Jean Dieudonné, “Mathematics—The music of reason”, p. 26-27 (original title: “Pour l’ honneur de l’ esprit humain”)


By way of contrast, let us take one of the most fruitful theories of modern mathematics, the one known as ‘sheaf cohomology’. Thought of in 1946, it is more or less contemporary with the ‘double helix’ of molecular biology, and has led to progress of comparable magnitude. I should, however, be quite unable to explain in what this theory consists to someone who had not followed at least the first two years of a course in mathematics at a university. Even for an able student at this level, the explanation would take several hours; while to explain the way in which the theory is used would take a good deal more time still. This is because here we can no longer make use of explanatory diagrams; before we can get to the theory in question, we must have absorbed a dozen notions equally abstract: topologies, rings, modules, homomorphisms, e.t.c, none of which can be rendered in a ‘visual’ way”.

Jean Dieudonné, “Mathematics—The music of reason”, p. 8 (original title: “Pour l’ honneur de l’ esprit humain”)


 

“But a witty chess master once said that the difference between a master and a beginning chess player is that the beginner has everything clearly fixed in his mind, while to the master everything is a mystery”.

N. Ya. Vilenkin, “In search of infinity”, p. 89


At the end of the nineteenth century, not much more could be credited to exterior algebra, and Engel concluded his biography on a melancholy note, relegating Grassmann to the rank of unheeded prophet of what was then the fashion among mathematicians (and has remained as popular with present day physicists), the horrible ‘Vector analysis’, which we now see as a complete perversion of Grassmann’s best ideas. [Footnote:] It [“Vector analysis”] is limited to three dimensions, replaces bivectors by the awful ‘vector product’ and trivectors by the no less awful ‘mixed product’, notions linked to the Euclidean structure and which have no decent algebraic properties”.

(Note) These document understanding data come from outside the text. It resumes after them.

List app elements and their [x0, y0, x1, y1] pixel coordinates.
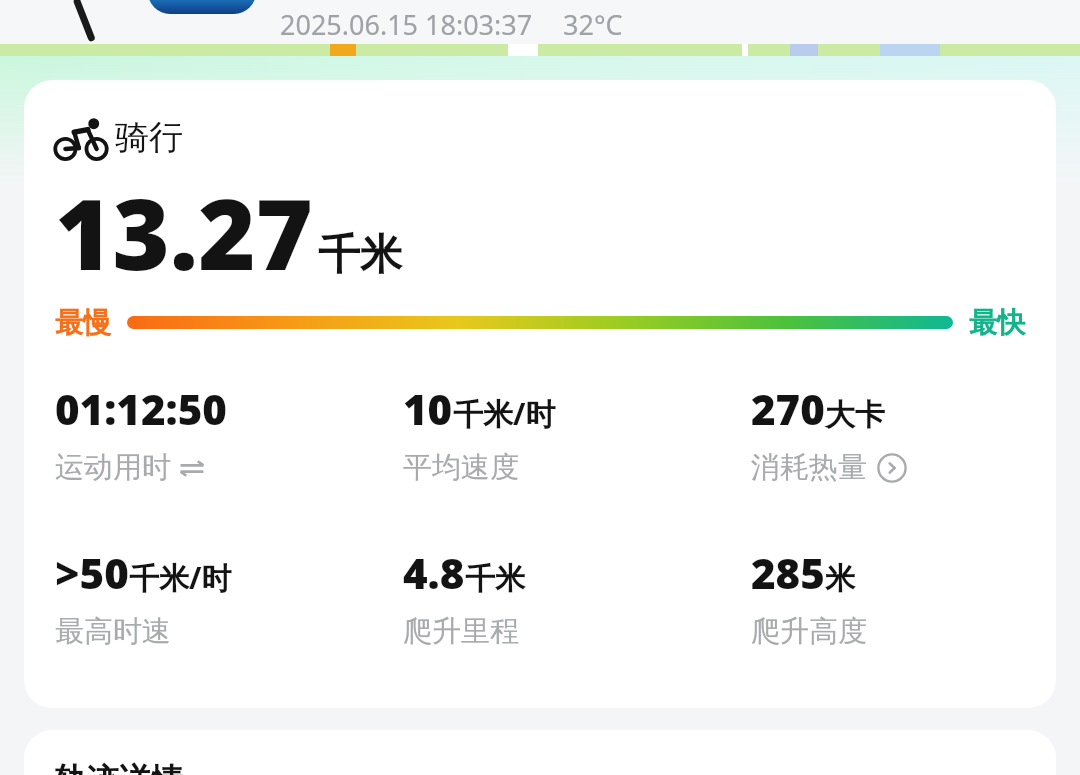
- button[interactable]: 骑行: [24, 80, 1056, 708]
- staticText: 平均速度: [403, 449, 519, 486]
- staticText: 32°C: [563, 6, 623, 43]
- button[interactable]: Back: [64, 0, 108, 44]
- staticText: 285: [751, 544, 825, 601]
- staticText: 13.27: [55, 165, 314, 298]
- staticText: 米: [825, 560, 855, 598]
- staticText: 4.8: [403, 544, 465, 601]
- staticText: 千米/时: [453, 393, 556, 434]
- staticText: 270: [751, 380, 825, 437]
- button[interactable]: 01:12:50: [55, 380, 227, 486]
- staticText: 2025.06.15 18:03:37: [280, 6, 533, 43]
- staticText: 千米: [465, 560, 525, 598]
- staticText: 千米: [318, 229, 402, 282]
- staticText: 最高时速: [55, 613, 171, 650]
- button[interactable]: 10: [403, 380, 556, 486]
- staticText: 10: [403, 380, 453, 437]
- staticText: 骑行: [115, 116, 183, 159]
- button[interactable]: 骑行: [55, 116, 183, 159]
- staticText: 最慢: [55, 305, 111, 340]
- button[interactable]: 270: [751, 380, 907, 486]
- staticText: 千米/时: [129, 557, 232, 598]
- staticText: 最快: [969, 305, 1025, 340]
- button[interactable]: >50: [55, 544, 232, 650]
- staticText: 01:12:50: [55, 380, 227, 437]
- button[interactable]: 轨迹详情: [24, 730, 1056, 775]
- button[interactable]: 4.8: [403, 544, 525, 650]
- staticText: 轨迹详情: [55, 760, 183, 775]
- button[interactable]: Profile: [148, 0, 256, 14]
- staticText: 运动用时: [55, 449, 171, 486]
- staticText: 大卡: [825, 396, 885, 434]
- staticText: >50: [55, 544, 129, 601]
- button[interactable]: 285: [751, 544, 867, 650]
- staticText: 爬升高度: [751, 613, 867, 650]
- staticText: 消耗热量: [751, 449, 867, 486]
- staticText: 爬升里程: [403, 613, 519, 650]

Jean Dieudonné (1979): “The tragedy of Grassmann”, Linear and Multilinear Algebra, 8:1, 1-14


“Only the stubborn conservatism of academic tradition could freeze it [the Riemann integral] into a regular part of the curriculum, long after it had outlived its historical importance”.

Jean Dieudonné, “Foundations of Modern Analysis”, Ch. VIII.


“Except for boolean algebra, there is no theory more universally employed in mathematics than linear algebra; and there is hardly any theory which is more elementary, in spite of the fact that generations of professors and textbook writers have obscured its simplicity by preposterous calculations with matrices”.

Jean Dieudonné, “Foundations of Modern Analysis”, Appendix. 

[…] Cartan objected. ‘Listen’, he told me, ‘you mustn’t try to work with these smooth functions with compact support, they’re monstrous’ “.

Laurent Schwartz, “A mathematician grappling with his century”, p. 229. 


“[…] les mathématiciens qui font de l’ abstraction pour l’ amour de l’ abstraction sont le plus souvent des médiocres”.

Jean Dieudonné, “Calcul infinitésimal”, p. 13.